If ice cream is pasteurized for 30 minutes the temperature should not be less than 65. 5c, if for 10 minutes the temperature should not be less than 71. 1, if for 15 minutes the temperature should not be less than 79. 4c. Sterilization: The mixture of ice cream should be heated not less than 148. 9c and then reduced to about 7. 2c in about i. 5 hours. The equipment used for heating process an inbuilt thermometer that measure the temperature and record of such measurement be kept for one month. Ingredient declaration:
It is necessary by law to declare ingredients on the pack of the pack of the ice cream. The name of the ingredient on the pack should be the same as sold separately and should be in quantitative terms or as the percentage of total mixture. For ice cream that compound mixture: a) The compound ingredients used in the mixture should be listed separately. b) The name of compound ingredients should be listed in descending order. c) If the compound ingredients constitute less than 2% of the total mixture than it is not ecessary to show details.
d) If the product contain any additive it must be labeled by the serial number and category. Laws for Ice Cream Production: Mixing: All the ingredients of the ice cream should be heated in a stain less steal container which is connected to the pasteurizer and the container must also be fitted with the homogenizer, which will break up the fat globule. Pasteurization: According to the 1995 regulation of the dairy product (hygiene) all ice cream sold in the Pakistani market should be heated. Homogenization:
The law does not necessitate the installation of a homogenizer in the manufacturing line and nor it essential to the production of ice cream. If it is installed the mixture should Pass through it before it is cooled the resultant ice cream can be whipped out easily at the freezing stage. Cooling: The ice cream should be cooled at 7. 2c and this is done by passing is through the cooling chamber, but according to law it should be as rapid as possible because most bacteria grow at this stage and the temperature should be noted at the exit. Filling/packing:
The ice cream when prepared should be kept on -2c to -7c and should be filled in such packages that prevent the product from bacteria. Storage and distribution: The ice cream should be kept at a temperature around -20c to -25c and it should have a shelf life of 12-18 month. This temperature is recommended because fluctuation around this temperature cause less bacteria. FOOD SAFETY Food ingredients that include dairy products are hazardous to the health of consumer because when milk powder reconstitute i. e. when water is added to milk powder, it support microbial growth.

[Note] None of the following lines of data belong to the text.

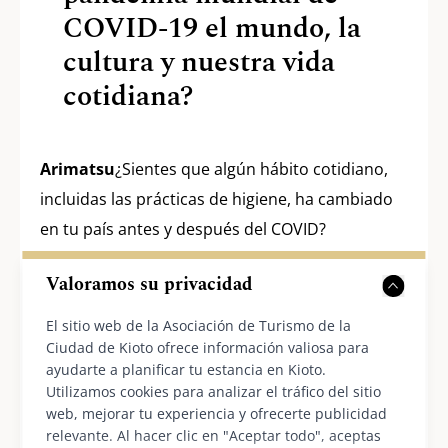
COVID-19 el mundo, la
cultura y nuestra vida
cotidiana?
Arimatsu
¿Sientes que algún hábito cotidiano,
incluidas las prácticas de higiene, ha cambiado
en tu país antes y después del COVID?
Krishani
En Sri Lanka, nunca usábamos
Valoramos su privacidad
mascarillas en nuestra vida diaria, así que ni
siquiera recuerdo haberlas visto en tiendas.
El sitio web de la Asociación de Turismo de la
Ciudad de Kioto ofrece información valiosa para
Pero de repente, nos dijeron que "nos
ayudarte a planificar tu estancia en Kioto.
pusiéramos mascarilla", y nos pilló a todos por
Utilizamos cookies para analizar el tráfico del sitio
sorpresa. Buscamos mascarillas, pero no
web, mejorar tu experiencia y ofrecerte publicidad
relevante. Al hacer clic en "Aceptar todo", aceptas
pudimos comprar ninguna. Ahora, todo el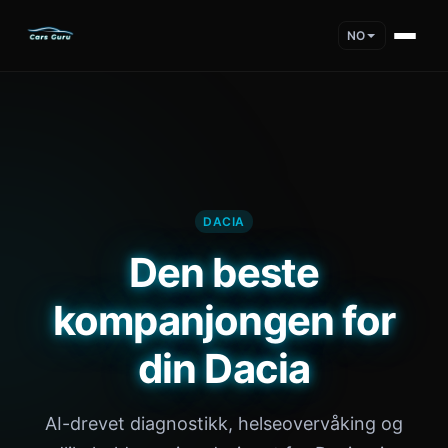
NO
DACIA
Den beste
kompanjongen for
din Dacia
AI-drevet diagnostikk, helseovervåking og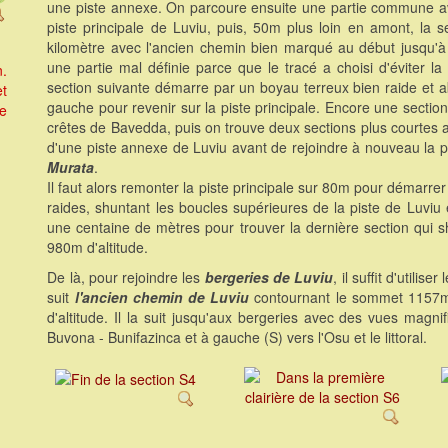
une piste annexe. On parcoure ensuite une partie commune a
piste principale de Luviu, puis, 50m plus loin en amont, la 
kilomètre avec l'ancien chemin bien marqué au début jusqu'à a
une partie mal définie parce que le tracé a choisi d'éviter la
n.
section suivante démarre par un boyau terreux bien raide et ab
et
gauche pour revenir sur la piste principale. Encore une secti
re
crêtes de Bavedda, puis on trouve deux sections plus courtes a
d'une piste annexe de Luviu avant de rejoindre à nouveau la p
Murata
.
Il faut alors remonter la piste principale sur 80m pour démarrer
raides, shuntant les boucles supérieures de la piste de Luviu e
une centaine de mètres pour trouver la dernière section qui sh
980m d'altitude.
De là, pour rejoindre les
bergeries de Luviu
, il suffit d'utilis
suit
l'ancien chemin de Luviu
contournant le sommet 1157m p
d'altitude. Il la suit jusqu'aux bergeries avec des vues magni
Buvona - Bunifazinca et à gauche (S) vers l'Osu et le littoral.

Therefore different laws and agencies govern the production process to insure high quality and healthy products. Time and temperature control is very essential for the production of ice cream because most bacteria grow at this process. Good manufacturing practices: To produce high quality product for human consumption following conditions must be fulfilled: a) Personals b) Sanitary operations c) Process and control d) Equipment and procedures e) Sanitary facilities and control f) Process and grounds Hazard Analysis Critical Control Points
A systematic approach to food safety. HACCP identify any hazard that is involved in the production process. Once the hazard is identified it define measures to be taken to control and implement the process and reduce or eliminate the hazard. Hazards may be biological, physical and chemical. Biological hazard relates to inadequately process or prepared food. Chemical hazard relates to storage and cleaning or pesticides in the processing area. Physical hazard relates to extraneous material, such as grease from pump, contaminating food.